### Exercise requirements
Where the records below show a line containing "Wählen Sie Ihre Datenschutzeinstellungen um", start copying; end with the line containing "Salón de Eventos", and copy it too.

### Material provided
┄┄┄┄┄┄┄┄┄┄

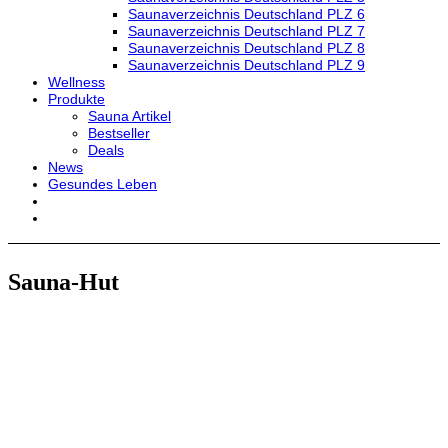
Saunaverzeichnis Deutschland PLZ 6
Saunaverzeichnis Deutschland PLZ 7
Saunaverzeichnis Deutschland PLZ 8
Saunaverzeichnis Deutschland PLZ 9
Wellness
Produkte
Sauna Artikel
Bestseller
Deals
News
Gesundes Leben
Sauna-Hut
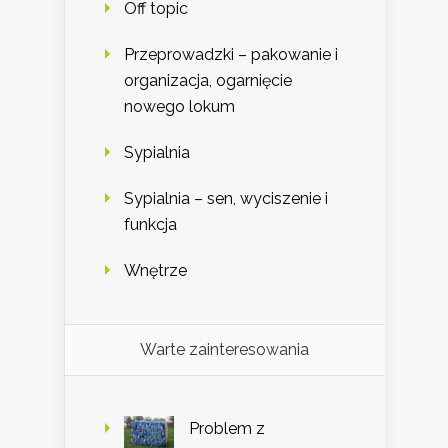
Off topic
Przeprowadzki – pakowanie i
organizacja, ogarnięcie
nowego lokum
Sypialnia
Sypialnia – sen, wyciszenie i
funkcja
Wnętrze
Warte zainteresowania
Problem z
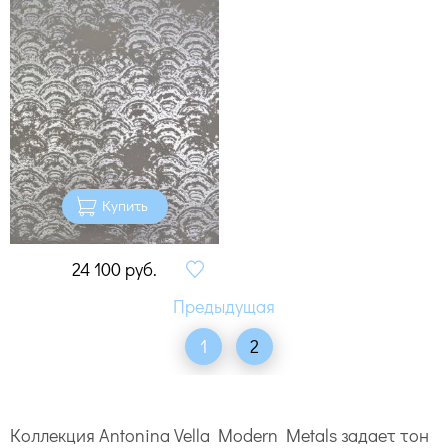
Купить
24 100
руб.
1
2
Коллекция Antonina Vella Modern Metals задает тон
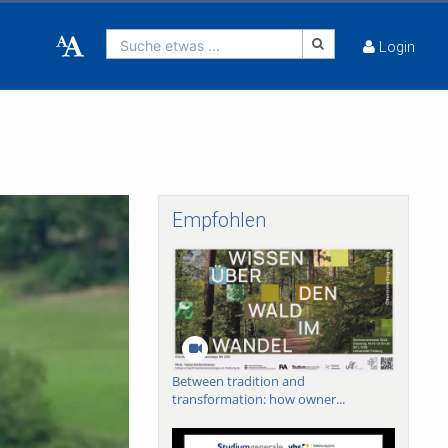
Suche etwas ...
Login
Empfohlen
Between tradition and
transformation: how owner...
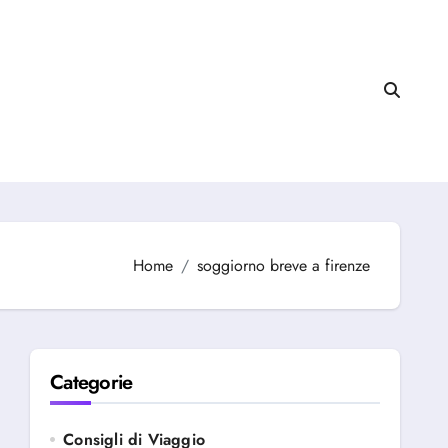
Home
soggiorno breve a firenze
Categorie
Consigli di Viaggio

┄┄┄┄┄┄┄┄┄┄

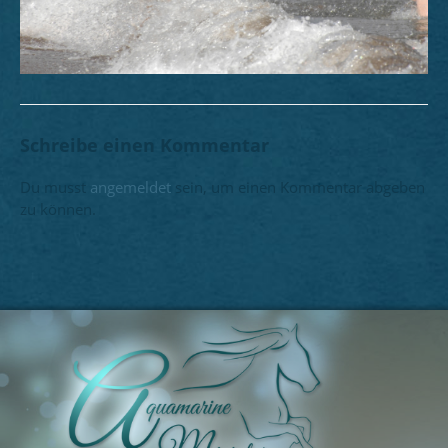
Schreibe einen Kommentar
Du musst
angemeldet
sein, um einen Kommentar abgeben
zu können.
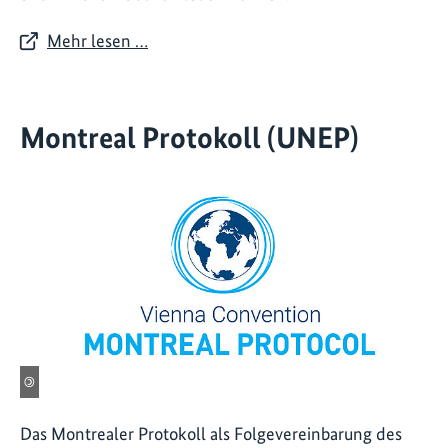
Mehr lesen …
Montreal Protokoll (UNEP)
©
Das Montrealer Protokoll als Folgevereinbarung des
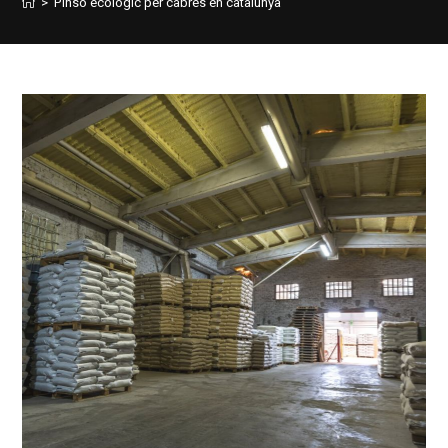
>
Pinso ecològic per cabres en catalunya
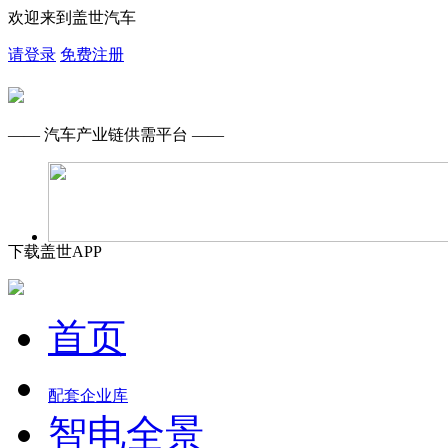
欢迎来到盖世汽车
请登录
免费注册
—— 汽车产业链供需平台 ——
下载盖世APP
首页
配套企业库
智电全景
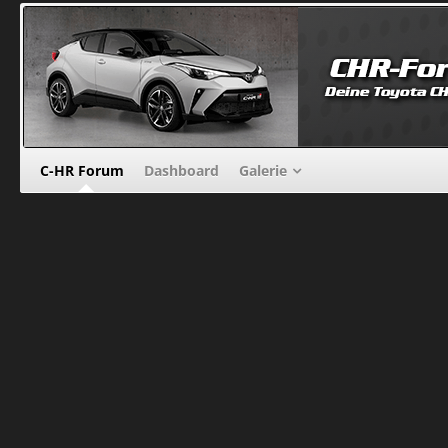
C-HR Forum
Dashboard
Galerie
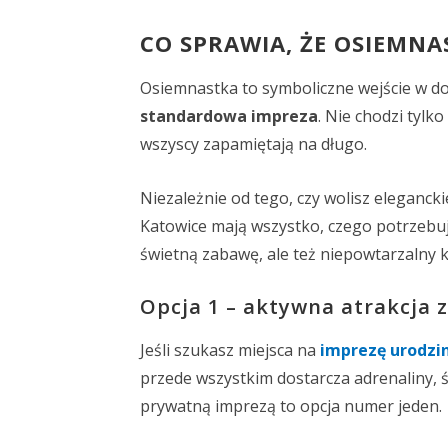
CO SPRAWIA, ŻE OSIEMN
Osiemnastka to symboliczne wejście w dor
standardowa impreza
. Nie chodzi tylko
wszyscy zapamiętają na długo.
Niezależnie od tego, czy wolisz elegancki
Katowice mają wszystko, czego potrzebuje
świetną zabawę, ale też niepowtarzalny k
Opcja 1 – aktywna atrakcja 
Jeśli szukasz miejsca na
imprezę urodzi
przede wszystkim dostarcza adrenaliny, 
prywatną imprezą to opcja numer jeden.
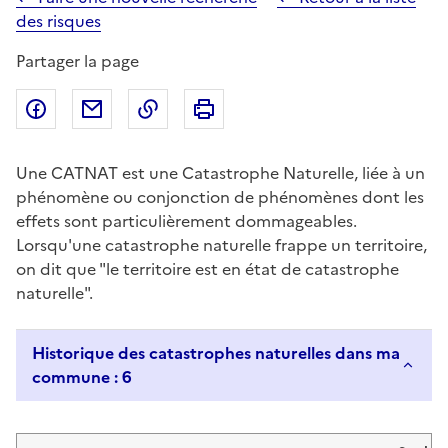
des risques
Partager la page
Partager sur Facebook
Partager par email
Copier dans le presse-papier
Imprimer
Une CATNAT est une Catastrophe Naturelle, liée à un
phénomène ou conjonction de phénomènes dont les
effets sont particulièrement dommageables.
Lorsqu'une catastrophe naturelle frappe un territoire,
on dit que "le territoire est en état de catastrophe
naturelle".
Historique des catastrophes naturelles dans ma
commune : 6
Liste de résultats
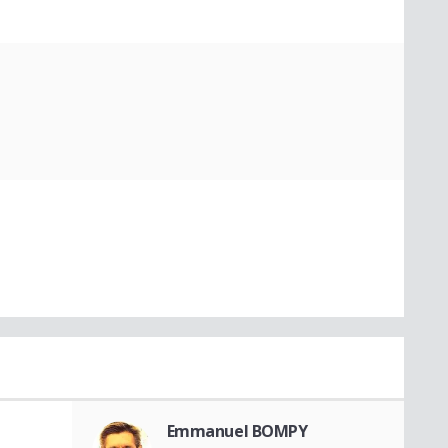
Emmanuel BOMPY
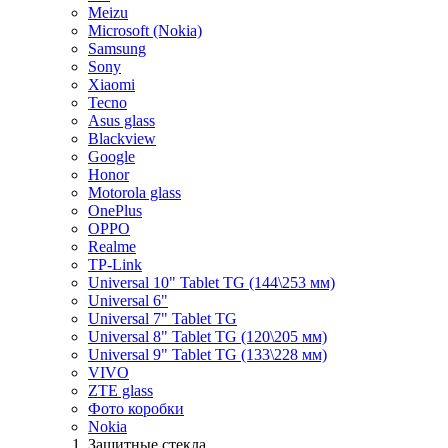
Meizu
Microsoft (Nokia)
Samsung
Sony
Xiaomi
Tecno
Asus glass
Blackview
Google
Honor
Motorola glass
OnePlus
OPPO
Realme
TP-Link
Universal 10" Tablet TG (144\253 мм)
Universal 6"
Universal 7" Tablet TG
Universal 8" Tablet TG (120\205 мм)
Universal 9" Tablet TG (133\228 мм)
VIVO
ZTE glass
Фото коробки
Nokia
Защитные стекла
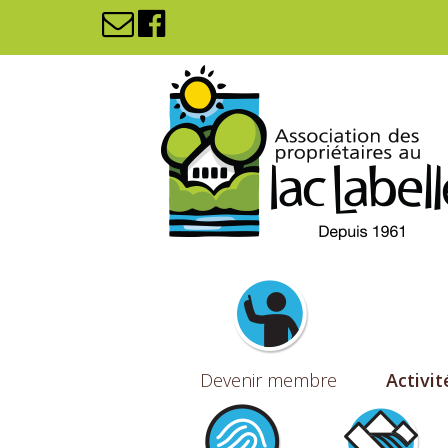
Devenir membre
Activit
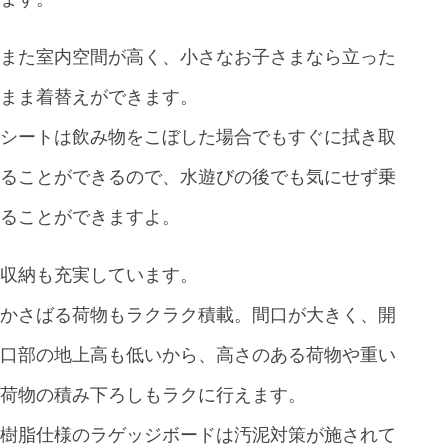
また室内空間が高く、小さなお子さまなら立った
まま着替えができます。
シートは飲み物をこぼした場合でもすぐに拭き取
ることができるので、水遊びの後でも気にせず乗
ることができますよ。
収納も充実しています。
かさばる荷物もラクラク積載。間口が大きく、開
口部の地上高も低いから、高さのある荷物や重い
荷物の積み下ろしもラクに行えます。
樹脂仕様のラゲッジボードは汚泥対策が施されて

┄┄┄┄┄┄┄┄┄┄

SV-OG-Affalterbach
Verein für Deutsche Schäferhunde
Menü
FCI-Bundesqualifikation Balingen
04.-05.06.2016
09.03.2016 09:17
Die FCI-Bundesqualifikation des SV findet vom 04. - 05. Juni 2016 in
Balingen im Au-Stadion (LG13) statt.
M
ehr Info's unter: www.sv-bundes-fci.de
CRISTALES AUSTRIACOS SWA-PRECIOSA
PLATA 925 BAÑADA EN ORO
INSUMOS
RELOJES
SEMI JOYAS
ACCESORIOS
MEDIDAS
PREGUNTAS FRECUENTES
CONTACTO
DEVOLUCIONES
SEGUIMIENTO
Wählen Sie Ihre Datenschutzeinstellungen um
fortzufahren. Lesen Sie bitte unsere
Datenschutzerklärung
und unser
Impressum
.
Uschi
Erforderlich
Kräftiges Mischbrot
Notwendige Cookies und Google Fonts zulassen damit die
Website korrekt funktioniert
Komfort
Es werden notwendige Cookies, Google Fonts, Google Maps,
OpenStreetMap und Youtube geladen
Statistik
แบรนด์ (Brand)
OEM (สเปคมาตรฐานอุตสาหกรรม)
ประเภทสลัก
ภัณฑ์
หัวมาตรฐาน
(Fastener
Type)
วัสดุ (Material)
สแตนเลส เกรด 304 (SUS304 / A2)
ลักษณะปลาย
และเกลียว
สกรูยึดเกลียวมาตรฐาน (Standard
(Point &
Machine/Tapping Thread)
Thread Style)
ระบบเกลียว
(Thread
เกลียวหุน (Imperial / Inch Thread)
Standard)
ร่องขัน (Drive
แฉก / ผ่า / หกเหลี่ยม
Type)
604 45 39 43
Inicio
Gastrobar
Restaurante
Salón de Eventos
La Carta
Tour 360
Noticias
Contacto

┄┄┄┄┄┄┄┄┄┄

### Your response
Wählen Sie Ihre Datenschutzeinstellungen um
fortzufahren. Lesen Sie bitte unsere
Datenschutzerklärung
und unser
Impressum
.
Uschi
Erforderlich
Kräftiges Mischbrot
Notwendige Cookies und Google Fonts zulassen damit die
Website korrekt funktioniert
Komfort
Es werden notwendige Cookies, Google Fonts, Google Maps,
OpenStreetMap und Youtube geladen
Statistik
แบรนด์ (Brand)
OEM (สเปคมาตรฐานอุตสาหกรรม)
ประเภทสลัก
ภัณฑ์
หัวมาตรฐาน
(Fastener
Type)
วัสดุ (Material)
สแตนเลส เกรด 304 (SUS304 / A2)
ลักษณะปลาย
และเกลียว
สกรูยึดเกลียวมาตรฐาน (Standard
(Point &
Machine/Tapping Thread)
Thread Style)
ระบบเกลียว
(Thread
เกลียวหุน (Imperial / Inch Thread)
Standard)
ร่องขัน (Drive
แฉก / ผ่า / หกเหลี่ยม
Type)
604 45 39 43
Inicio
Gastrobar
Restaurante
Salón de Eventos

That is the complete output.